Instructions for the task
Below are some records; copy each line in them that contains "yang".

BEGIN Given data

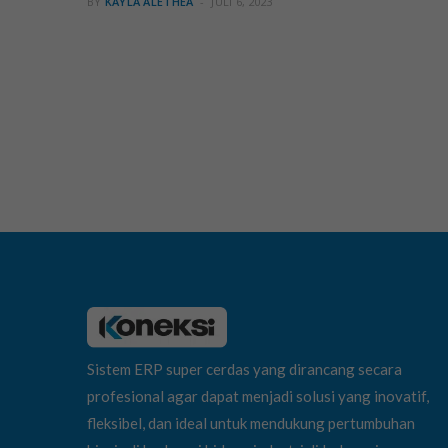
BY
KAYLA ALETHEA
JULI 6, 2023
Sistem ERP super cerdas yang dirancang secara
profesional agar dapat menjadi solusi yang inovatif,
fleksibel, dan ideal untuk mendukung pertumbuhan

END Given data

Result of the exercise
Sistem ERP super cerdas yang dirancang secara
profesional agar dapat menjadi solusi yang inovatif,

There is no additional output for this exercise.